Pure, fresh, and slight acidic vivacity. The roundness and the textuer of Cognac PARK Mizunara Original perfectly matches the melting taste of the trout in Tataki.

Cognac Park Mizunara Original can be served in a tulip glass at 18° so as to free all the aromatic finesse.

roquefort crémeux

Prune marmalade, creamy roquefort cheese and grilled almonds.

The creamy and melting roquefort taste, combined with the prunes, reveals the tertiary aromatic complexity of Cognac PARK Extra Grande Champagne.


café grand cru pur arabica

Finish a meal with the sublime beauty of a grand cru Arabica coffee, or for the greedier, add a square of 72% cocoa dark chocolate, and finally end with a CIGARES H. UPMANN MAGNUM 46 cigar, "with a typical leather aroma. Once lit, the first sensations are those of spices, (pepper) and toast. Secondly, we discover modest aromas of oak (vanilla) and citrus fruits".

These 3 balanced and harmonious associations give a freedom to interpret the full emotions and memories of each.


Effeuillé de melon Charentais

Slivers of Charente melon, dried ham and and charente white grape granita.

At the same time intense and elegant, of great complexity, the hints of lime, of vine blossom mix with an aromatic palette of fresh fruit: peach, plum, fig… a perfect marriage between the crispy acidic melon and the salinity of the ham that come together to excite the flavours of PARK Pineau des Charentes.
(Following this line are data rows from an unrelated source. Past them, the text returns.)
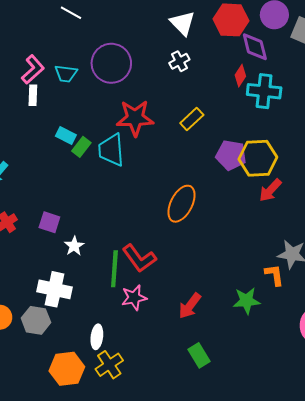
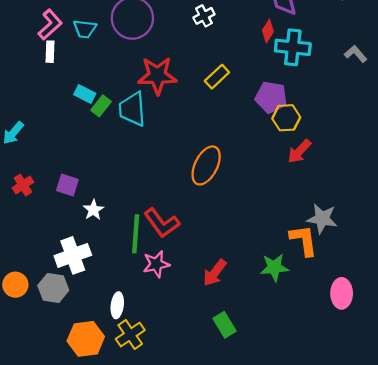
purple pentagon: (231, 155) -> (271, 97), moved
yellow hexagon: (258, 158) -> (286, 118), size x0.7
orange L-shape: (274, 275) -> (304, 240), size x1.4
white cross: (55, 289) -> (73, 255), turned -32

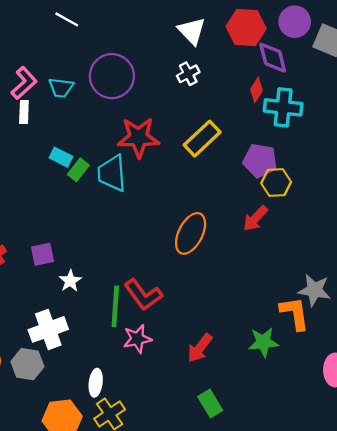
yellow rectangle: (217, 77) -> (202, 139), size x1.4
red arrow: (299, 151) -> (255, 218), moved
purple square: (67, 185) -> (42, 254), turned -30

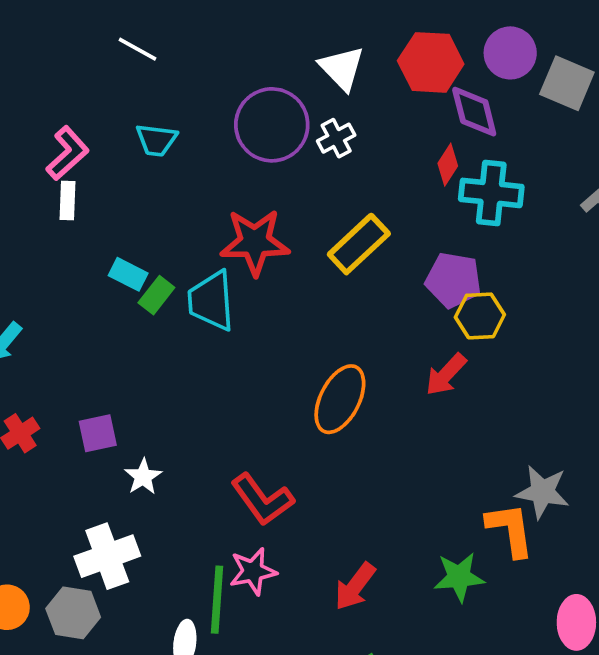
purple circle: (112, 76) -> (272, 125), moved
cyan trapezoid: (61, 88) -> (156, 140), moved
green line: (115, 306) -> (217, 600), moved

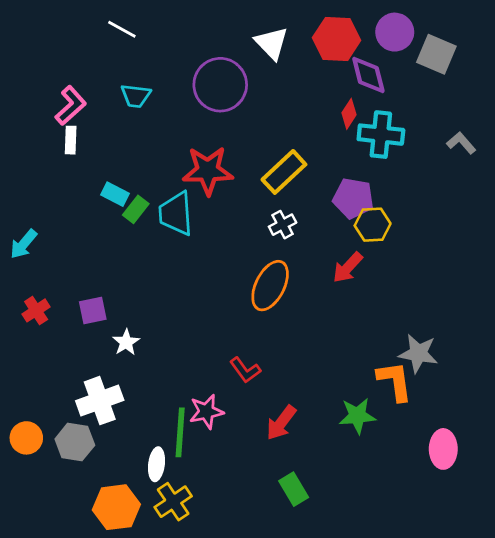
white cross: (336, 138) -> (283, 225), moved
red L-shape: (262, 499) -> (245, 370), moved, size x0.7

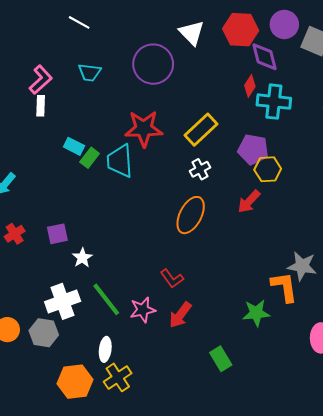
red arrow: (281, 423) -> (180, 315), moved
green line: (180, 432) -> (106, 299), moved, turned -42
green rectangle: (294, 489) -> (221, 359), moved

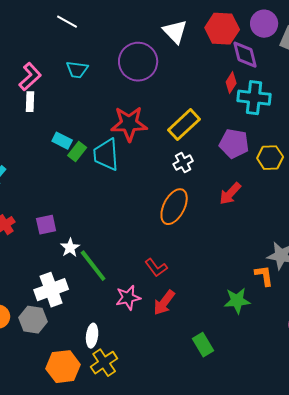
yellow hexagon: (268, 169) -> (270, 158), moved
orange L-shape: (284, 287) -> (264, 276), size x0.7
green line: (106, 299) -> (93, 266), moved

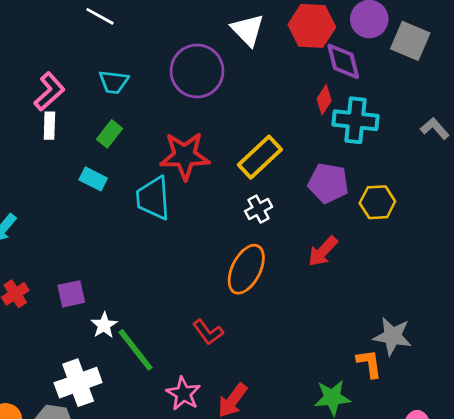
green rectangle: (77, 152) -> (110, 134), moved
red L-shape: (156, 268) -> (208, 332), moved
pink star: (128, 298) -> (183, 394), turned -30

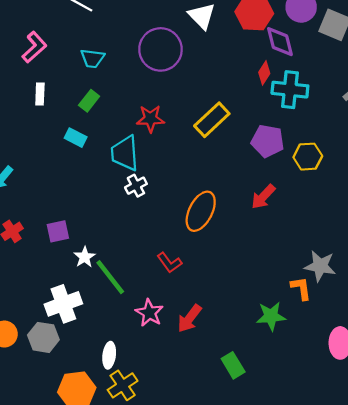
pink L-shape: (49, 91) -> (34, 47), moved
red star: (185, 156) -> (150, 119), size x0.7
white cross: (259, 209) -> (136, 186), moved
A smooth cocktail, creamy and slightly acidic.

  • 5 cl Cognac PARK VS Carte Blanche
  • 2cl lemon juice
  • 1,5 cl Acacia honey
  • 1 eggwhite

1. Pour all the ingredients into the smaller part of the Shaker.
2. Close the Shaker et shake for 10 seconds (without the ice-cubes, so as to obtain a perfect mousse).
3. Open the Shaker and add some ice-cubes; shake for 15 seconds.
4. Filter with the help of a strainer and pour directly into a Martini glass.

Decoration suggestions: a thin slice of pear / powdered orange zest / vanilla pod.

Beignet croustillant de banane

Crunchy banana fritters, hot chocolate coulis, and macadamia nut brittle.

A blend of dried fruit aromas and of roasting, brought by the cognac PARK Borderies and the delicious flavours of the dessert. A perfect balance between the crunchiness of the fritter, the softness of the banana and the flavour of the chocolate with a finale reached by the Macadamia brittle.